> **Task requirements**
Return the records exactly, keeping every line as it is.

(Excerpted data begins)

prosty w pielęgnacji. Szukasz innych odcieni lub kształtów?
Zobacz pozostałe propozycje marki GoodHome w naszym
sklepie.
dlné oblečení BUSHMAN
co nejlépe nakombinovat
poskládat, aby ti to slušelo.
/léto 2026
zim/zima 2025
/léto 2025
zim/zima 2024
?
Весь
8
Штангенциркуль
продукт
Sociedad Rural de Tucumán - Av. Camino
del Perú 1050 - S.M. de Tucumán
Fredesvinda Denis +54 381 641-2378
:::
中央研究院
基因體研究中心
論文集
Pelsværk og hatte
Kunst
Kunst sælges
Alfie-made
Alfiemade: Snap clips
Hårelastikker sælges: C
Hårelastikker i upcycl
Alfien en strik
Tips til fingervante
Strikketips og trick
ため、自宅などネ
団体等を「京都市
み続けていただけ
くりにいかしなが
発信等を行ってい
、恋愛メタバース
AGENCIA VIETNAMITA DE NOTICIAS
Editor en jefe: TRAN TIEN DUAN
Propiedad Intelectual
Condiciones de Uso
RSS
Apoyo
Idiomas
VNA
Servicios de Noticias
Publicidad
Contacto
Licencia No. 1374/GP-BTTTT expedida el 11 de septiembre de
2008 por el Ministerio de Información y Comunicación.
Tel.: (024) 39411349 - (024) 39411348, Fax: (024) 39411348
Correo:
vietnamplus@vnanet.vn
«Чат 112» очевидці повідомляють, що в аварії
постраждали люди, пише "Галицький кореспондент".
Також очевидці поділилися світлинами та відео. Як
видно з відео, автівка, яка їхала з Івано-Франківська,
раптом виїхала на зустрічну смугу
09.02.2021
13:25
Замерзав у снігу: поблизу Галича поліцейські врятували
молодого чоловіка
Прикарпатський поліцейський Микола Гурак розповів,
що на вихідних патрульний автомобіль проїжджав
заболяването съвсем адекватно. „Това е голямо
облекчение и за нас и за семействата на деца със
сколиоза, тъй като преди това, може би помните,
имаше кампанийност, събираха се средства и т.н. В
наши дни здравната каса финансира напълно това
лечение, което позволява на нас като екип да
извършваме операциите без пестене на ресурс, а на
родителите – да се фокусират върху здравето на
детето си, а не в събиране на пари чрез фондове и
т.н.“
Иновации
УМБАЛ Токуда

(Excerpted data ends)

> **Solution for this task**
prosty w pielęgnacji. Szukasz innych odcieni lub kształtów?
Zobacz pozostałe propozycje marki GoodHome w naszym
sklepie.
dlné oblečení BUSHMAN
co nejlépe nakombinovat
poskládat, aby ti to slušelo.
/léto 2026
zim/zima 2025
/léto 2025
zim/zima 2024
?
Весь
8
Штангенциркуль
продукт
Sociedad Rural de Tucumán - Av. Camino
del Perú 1050 - S.M. de Tucumán
Fredesvinda Denis +54 381 641-2378
:::
中央研究院
基因體研究中心
論文集
Pelsværk og hatte
Kunst
Kunst sælges
Alfie-made
Alfiemade: Snap clips
Hårelastikker sælges: C
Hårelastikker i upcycl
Alfien en strik
Tips til fingervante
Strikketips og trick
ため、自宅などネ
団体等を「京都市
み続けていただけ
くりにいかしなが
発信等を行ってい
、恋愛メタバース
AGENCIA VIETNAMITA DE NOTICIAS
Editor en jefe: TRAN TIEN DUAN
Propiedad Intelectual
Condiciones de Uso
RSS
Apoyo
Idiomas
VNA
Servicios de Noticias
Publicidad
Contacto
Licencia No. 1374/GP-BTTTT expedida el 11 de septiembre de
2008 por el Ministerio de Información y Comunicación.
Tel.: (024) 39411349 - (024) 39411348, Fax: (024) 39411348
Correo:
vietnamplus@vnanet.vn
«Чат 112» очевидці повідомляють, що в аварії
постраждали люди, пише "Галицький кореспондент".
Також очевидці поділилися світлинами та відео. Як
видно з відео, автівка, яка їхала з Івано-Франківська,
раптом виїхала на зустрічну смугу
09.02.2021
13:25
Замерзав у снігу: поблизу Галича поліцейські врятували
молодого чоловіка
Прикарпатський поліцейський Микола Гурак розповів,
що на вихідних патрульний автомобіль проїжджав
заболяването съвсем адекватно. „Това е голямо
облекчение и за нас и за семействата на деца със
сколиоза, тъй като преди това, може би помните,
имаше кампанийност, събираха се средства и т.н. В
наши дни здравната каса финансира напълно това
лечение, което позволява на нас като екип да
извършваме операциите без пестене на ресурс, а на
родителите – да се фокусират върху здравето на
детето си, а не в събиране на пари чрез фондове и
т.н.“
Иновации
УМБАЛ Токуда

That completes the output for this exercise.